• Input material
-- Opening Marker --
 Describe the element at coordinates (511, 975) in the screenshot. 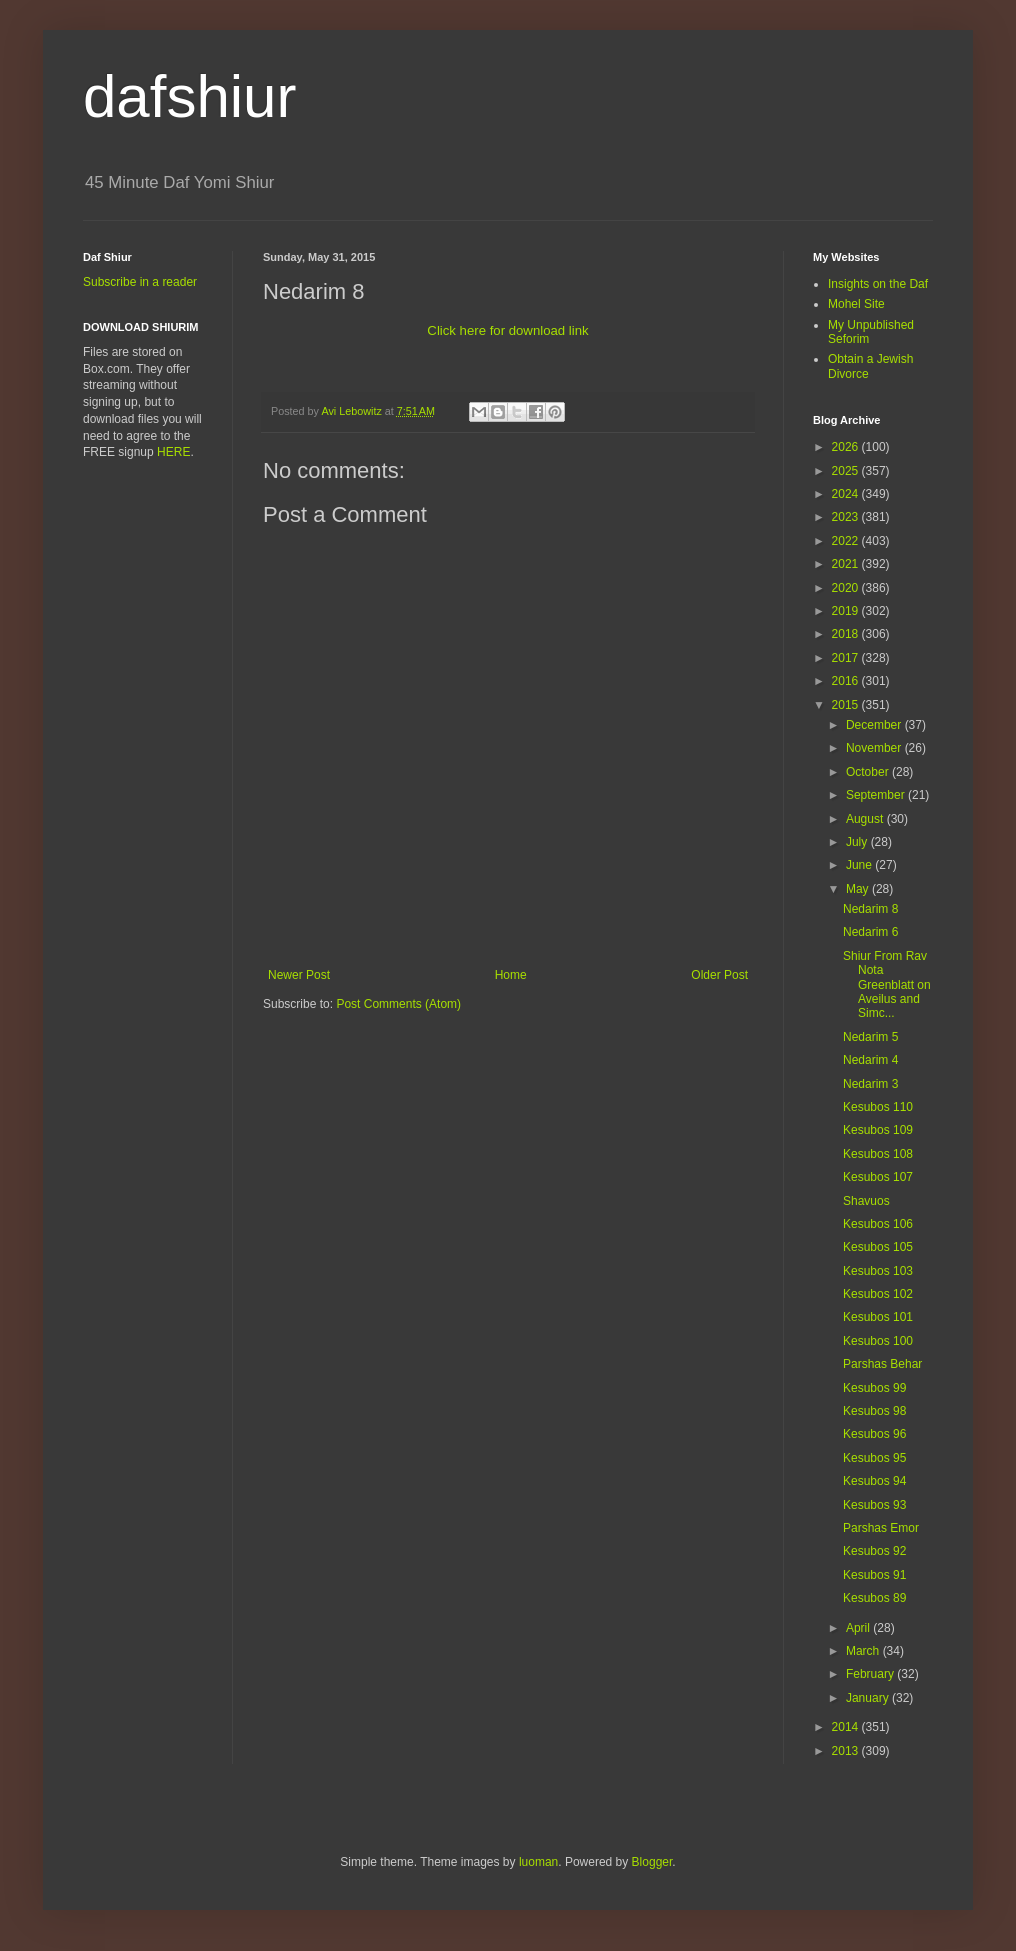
-- Closing Marker --
-- Opening Marker --
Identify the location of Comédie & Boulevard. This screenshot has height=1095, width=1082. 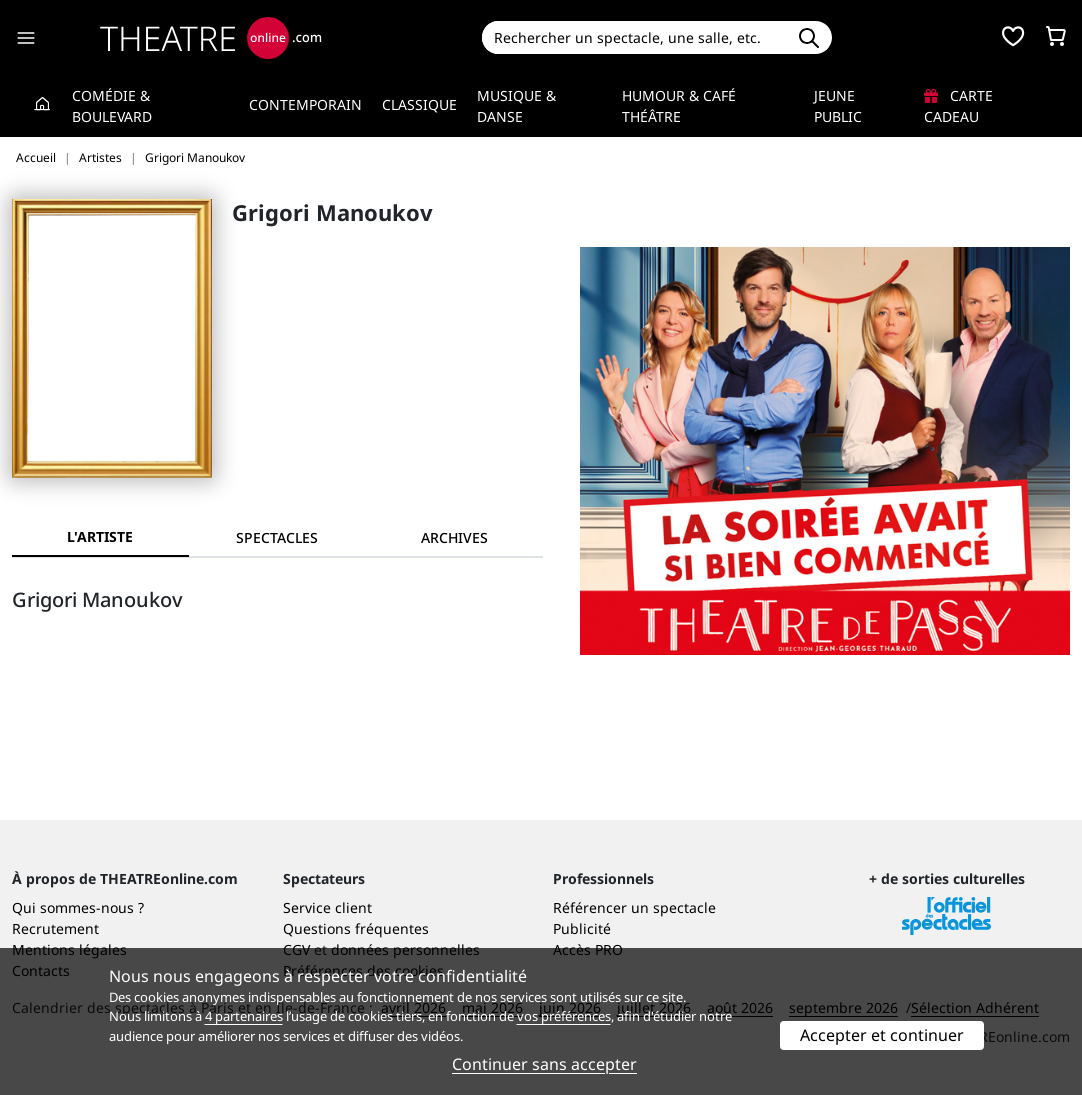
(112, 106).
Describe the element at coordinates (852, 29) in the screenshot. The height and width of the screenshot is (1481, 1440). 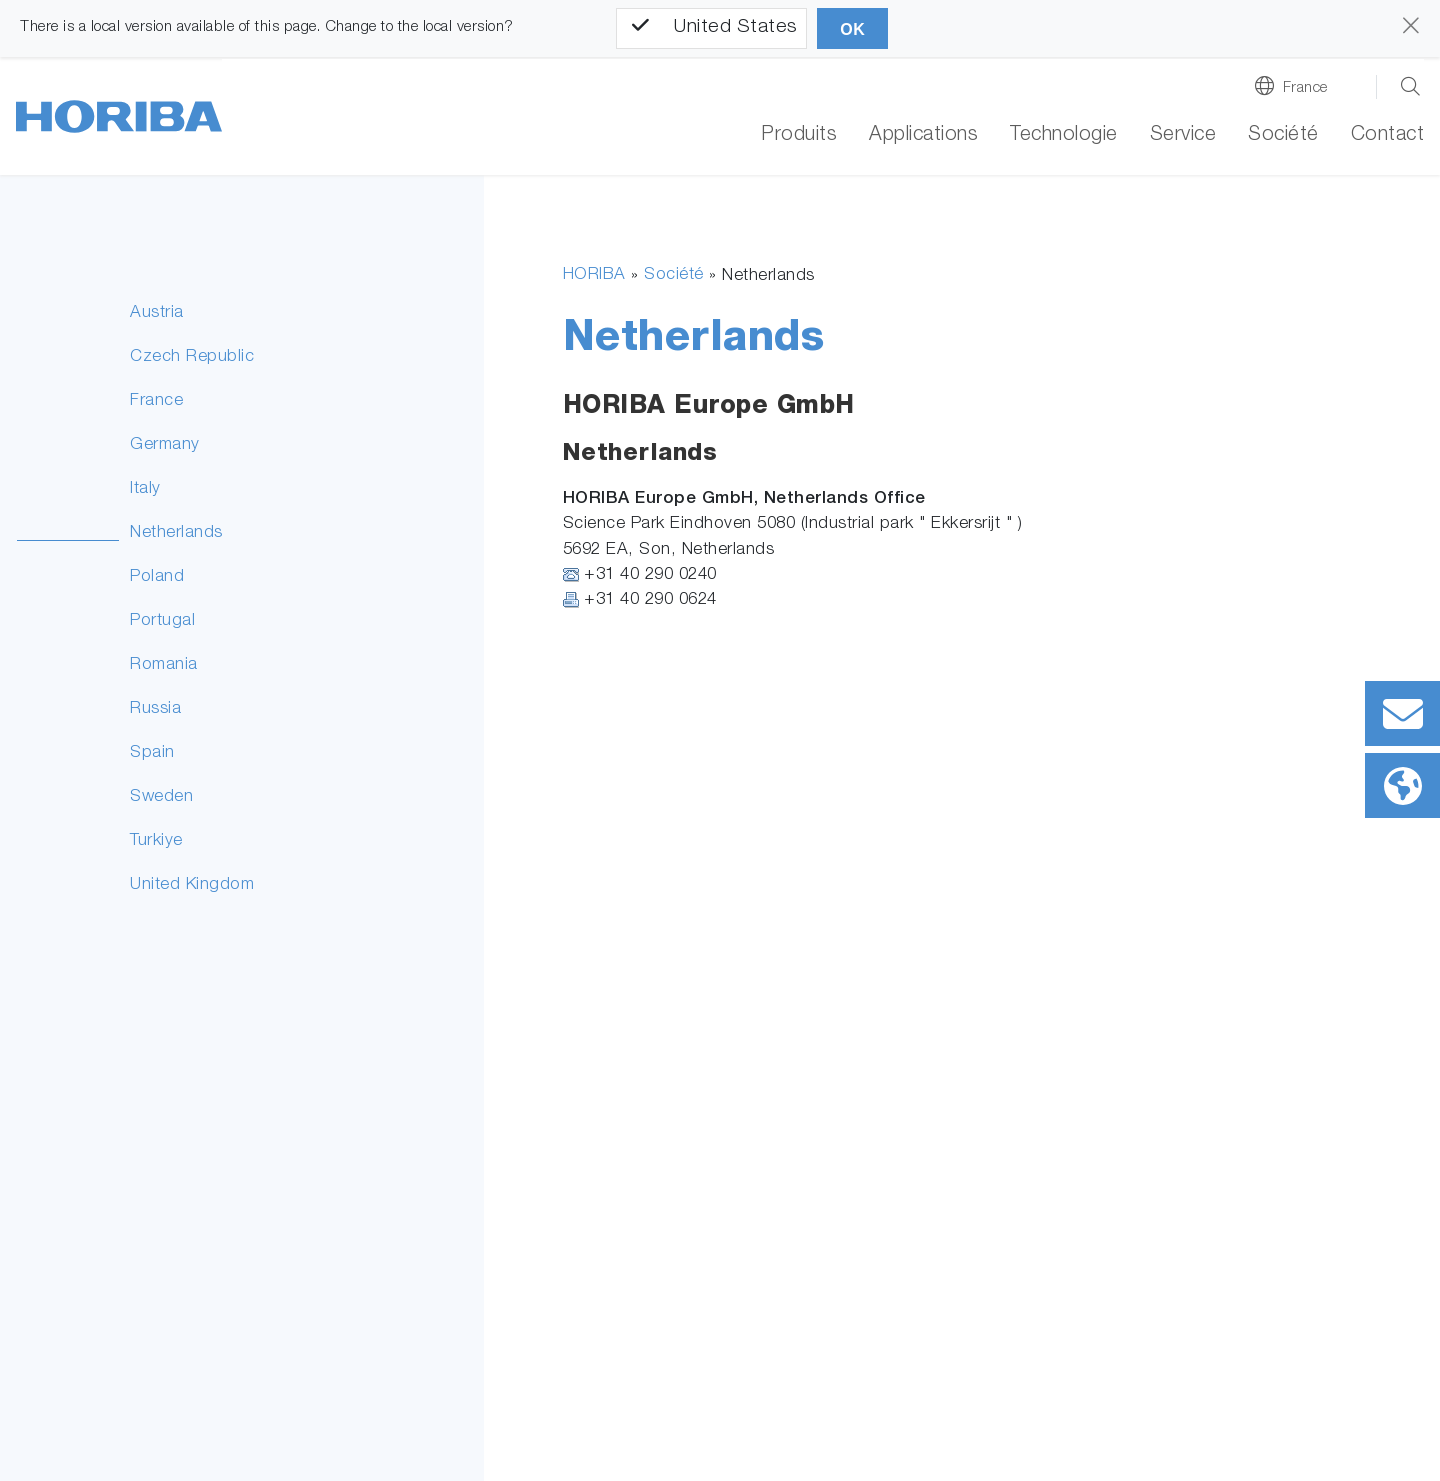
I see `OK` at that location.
-- Closing Marker --
-- Opening Marker --
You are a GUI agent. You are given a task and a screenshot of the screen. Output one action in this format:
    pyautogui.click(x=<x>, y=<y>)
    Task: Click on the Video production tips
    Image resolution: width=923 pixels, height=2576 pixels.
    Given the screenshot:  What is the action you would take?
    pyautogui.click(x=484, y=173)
-- Closing Marker --
• Your instructions
Restate word for word the entries above from the line with "You are a GUI" through the line with "Image resolution: width=923", inclusive, leaving out everything else.

• Exercise answer
You are a GUI agent. You are given a task and a screenshot of the screen. Output one action in this format:
    pyautogui.click(x=<x>, y=<y>)
    Task: Click on the Video production tips
    Image resolution: width=923 pixels, height=2576 pixels.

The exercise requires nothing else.